Neden bunu yaptığımızı soranlar olacaktır. Hemen cevaplandırayım. 2017 yılının Ocak ayındaki Campaign dergisinde, yine bu köşede Kristal Elma Festivali’ne bir daha talip olmayacağımızı; yeni dönemde, yaratılan bu değerin sadece izleyici ve destekleyicisi olacağımızı ifade etmiştim.

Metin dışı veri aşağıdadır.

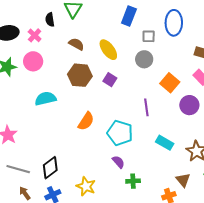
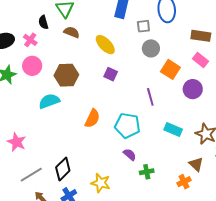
brown semicircle: (76, 44) -> (72, 32), moved
gray circle: (144, 59) -> (151, 48), moved
brown hexagon: (80, 75) -> (66, 75), moved
gray line: (18, 169) -> (31, 175), turned -40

Son iki yılda olup bitenleri izledikten sonra, “Yaratıcılığın Davos’u” olma yolunda, Cannes Lions’tan sonra dünyanın en önemli ikinci etkinliği haline gelen, önce bölgesel sonra da global olabilecek; sektörün tüm bileşenlerinin heyecanla takip ettiği, parçası olmak istediği, desteklediği, yatırım yaptığı; on binlerce üniversite öğrencisinin, yurt dışındaki etkinliklerine katılma imkanı olmayan binlerce sektör profesyonelinin, akademisyenlerin, üst düzey yöneticilerin cazibe merkezi olan bir büyük hayalin, gerek iş sonuçları, gerek yarattığı ekonomi açısından topyekûn çaba ile getirildiği yerden bu hale gelmesinin sektör adına büyük kayıp olduğunu söyleyebilirim.

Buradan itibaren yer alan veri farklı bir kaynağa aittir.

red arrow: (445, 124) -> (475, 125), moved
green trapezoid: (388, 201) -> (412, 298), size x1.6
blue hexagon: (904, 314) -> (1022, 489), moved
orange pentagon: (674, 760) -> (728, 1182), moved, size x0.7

Herkese fayda sağlama gibi ulvi bir amaç yerine benimsenmiş “Küçük olsun, benim olsun” zihniyetinin geride kaldığı yeni bir dönem olmasını, kişisel hırs ve rekabet hasletinin yerini yapıcı bir bakış açısının almasını, sektörel görevlerde rekabeti ve kompleksleri bir köşeye bırakarak, en önemlisi statükoyu yıkarak yeni bir döneme geçilmesini temenni ediyorum. Umarım bu hata ve zihniyetten bir an önce dönülür, Kristal Elma Festivali hak ettiği yere gelir ve Reklamcılar Derneği’nin 2013-2014 dönem başkanı sevgili Alper Üner ile 2015-2016 dönem başkanı sevgili Kayhan Şardan’ın gösterdikleri irade ve vizyon sayesinde, 2016’da bıraktığımız noktadan çok daha iyisine ulaşılması hedefiyle gerekli önlemler alınır.

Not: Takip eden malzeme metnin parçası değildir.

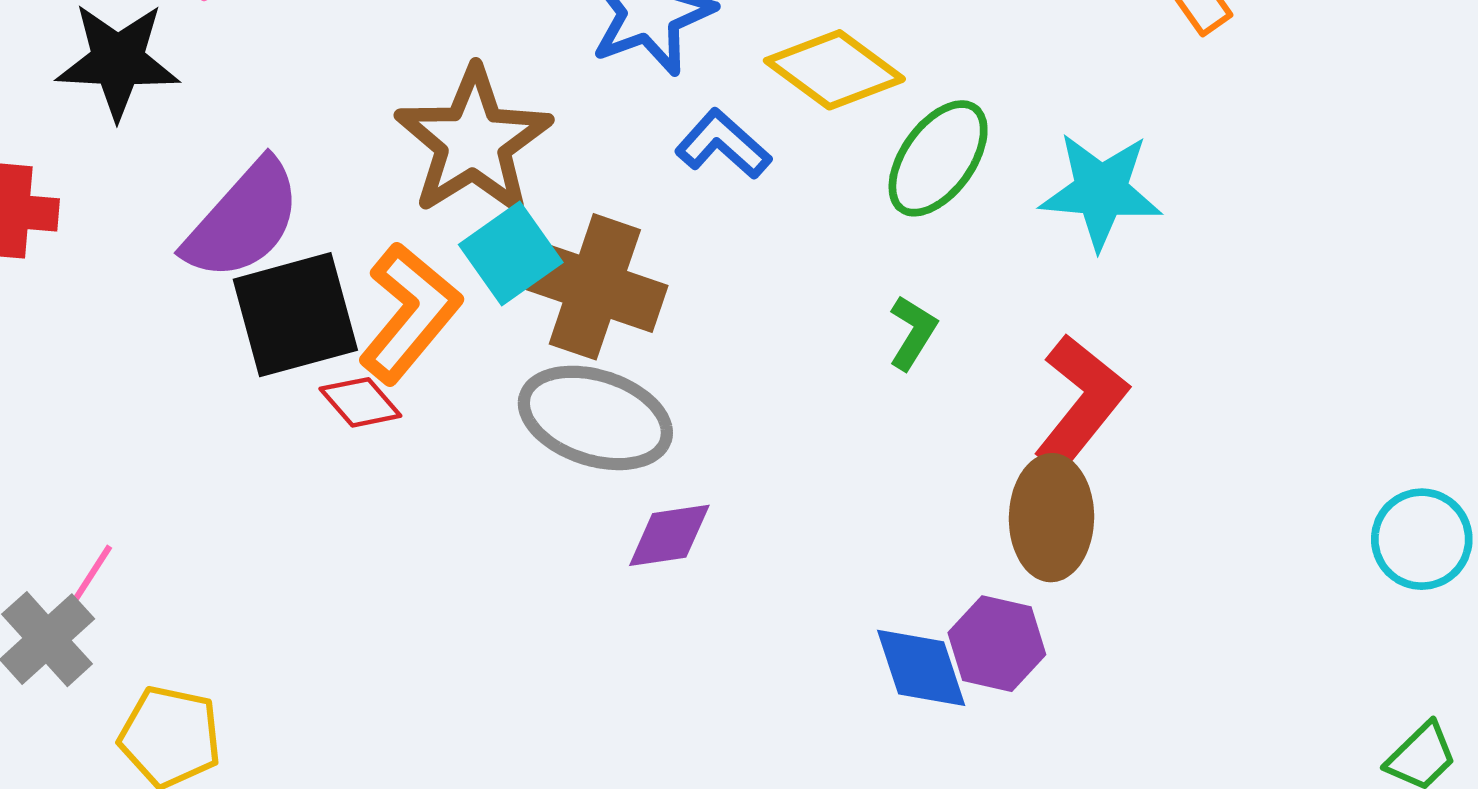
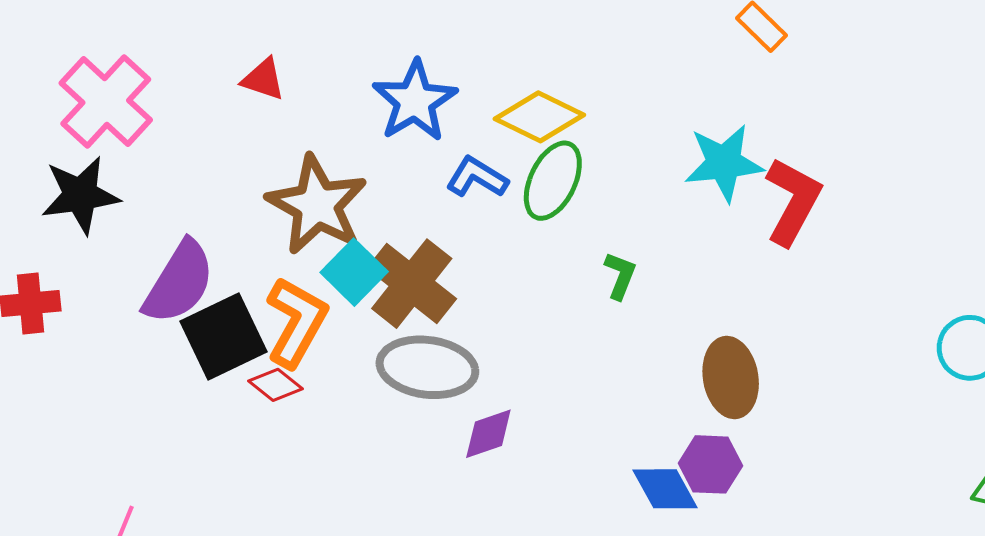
green ellipse: (938, 158) -> (553, 181), moved
brown cross: (595, 287) -> (412, 284), turned 30
red L-shape: (1081, 402) -> (793, 201), moved

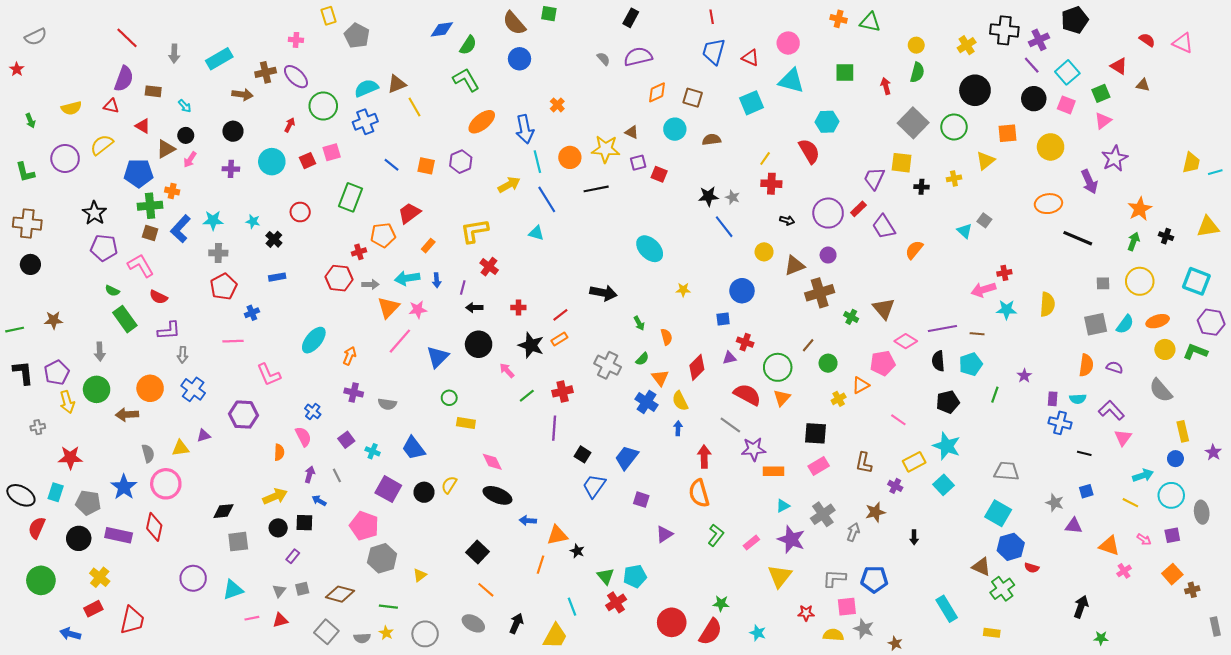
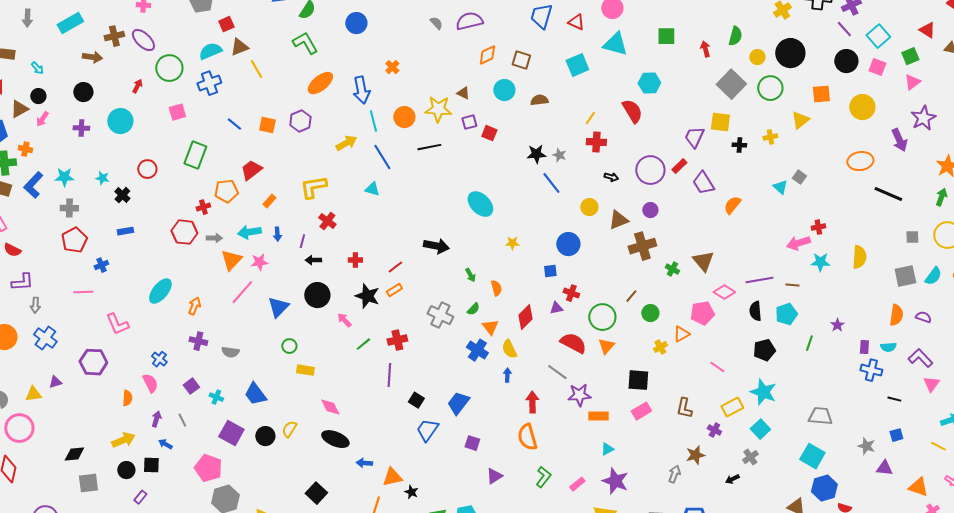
yellow circle: (916, 45) -> (757, 57), moved
red square: (308, 161) -> (226, 24), moved
gray cross: (823, 514) -> (750, 457), moved, size x0.7
black arrow: (914, 537) -> (732, 479), turned 64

Bu sayımızda yeni bir uygulama ile basılı dergiyi özet, dijital dergimizi ise 336 sayfadan oluşan dev bir sayı şeklinde yayımladık. 2013-2016 yılları arasından yapılan Kristal Elma Festivali’ni, nostalji edisyonu ile hafızalarımıza tekrar kazımak istedik. Festivalin gelişiminde tarihi önemi olan çok değerli isimlerin de görüşlerini alarak ve onlara bir kez daha teşekkür ederek…

İyi okumalar…

Bu içerik ilk olarak Campaign Türkiye’nin 82. sayısında yayımlandı.